Is there a better way of moving elements in a vector

Question

I have a std::vector of elements and would like to move an element to a specified position. I already have a solution, but I'm courious, if there is a better way to do so.

Let'ts assume I'd like to move the last element to the index pos;

I could do a

auto posToInsert = vecElements.begin();
std::advance(posToInsert, pos);
vecElements.insert(posToInsert, *m_vecRows.rbegin());
vecElements.erase(m_vecRows.rbegin());

but this will reallocate memory.

Sadly a

std::move(vecElements.rbegin(), vecElements.rbegin(), posToInsert);

doesn't do the trick.

My current solution does some swaps, but no new memory allocation

auto newElement = vecElements.rbegin();
for (auto currentPos = vecElements.size()-1; currentPos != pos; --currentPos)
    newElement->swap(*(newElement + 1)); // reverseIterator +1 = element before

To clarify it, because @NathanOliver asked ... the remaining ordering of the vector should be preserved.

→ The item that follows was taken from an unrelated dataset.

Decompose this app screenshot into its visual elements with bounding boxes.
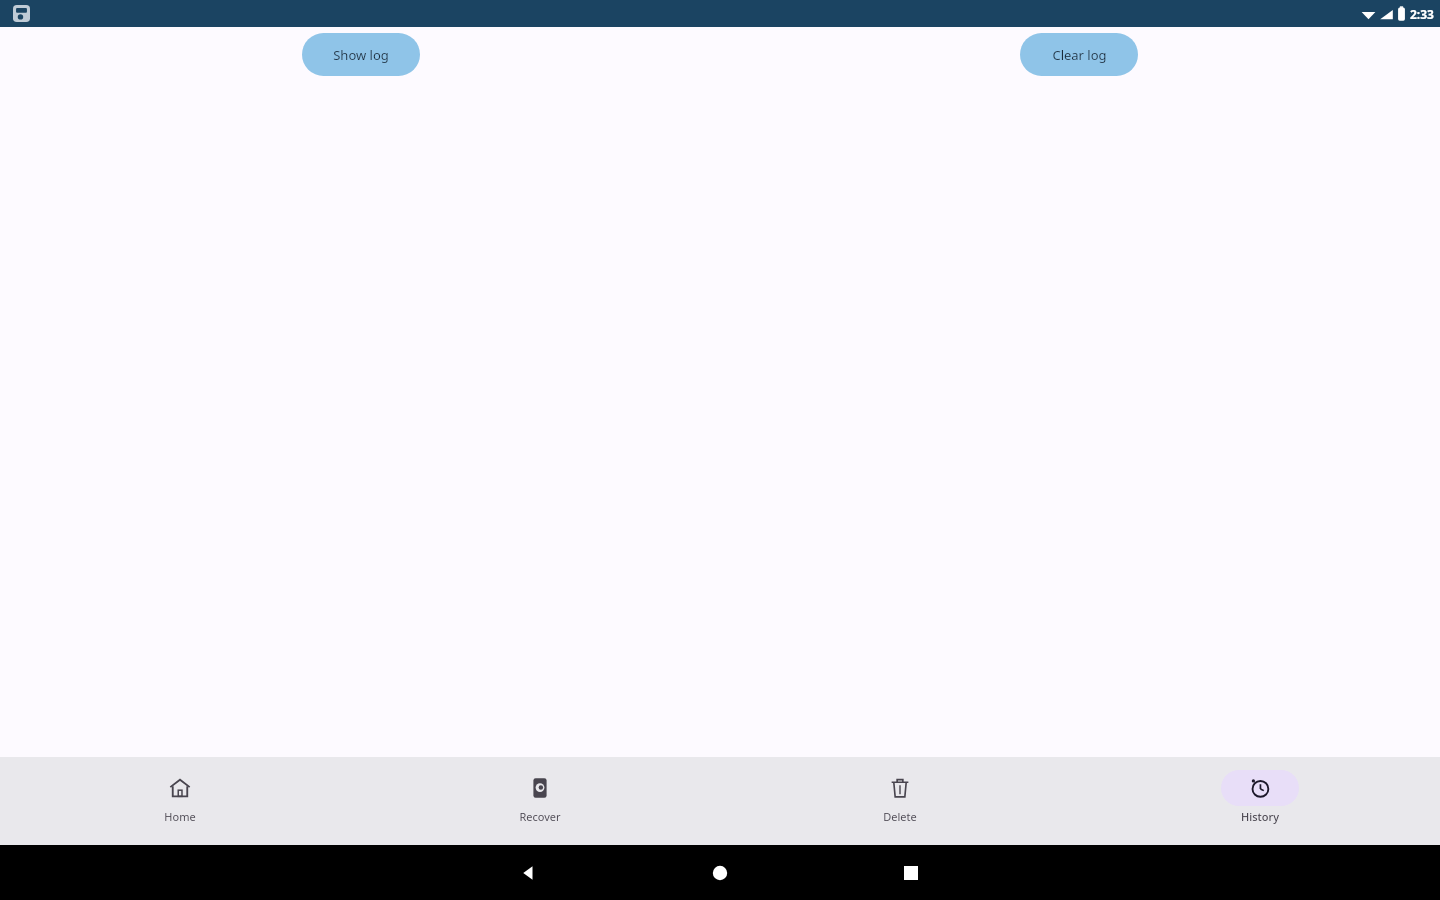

Is there a better way of doing it?

Answer 1

You could use std::rotate:

#include <algorithm>
#include <vector>
#include <iostream>

int main()
{
    std::vector<int> values{1, 2, 3, 4, 5};
    std::rotate(values.begin()+2, values.end()-1, values.end());
    for(int i: values)
        std::cout << i << " ";
    std::cout << "\n";
}

try it

Outputs: 1 2 5 3 4

You can probably adjust the iterators used if you need to move an element that isn't at the end.

Answer 2

Move the element out of the vector, erase the element, then insert. This is guaranteed to not reallocate as that only happens when size() > capcity() and that can't happen here because erasing first guarantees that size() <= capcity() - 1

In the case of moving the last element, that would look like

auto temp = std::move(vecElements.back())
vecElements.erase(vecElements.rbegin());
vecElements.insert(posToInsert, std::move(temp));

So, this cost you two moves and no reallocation.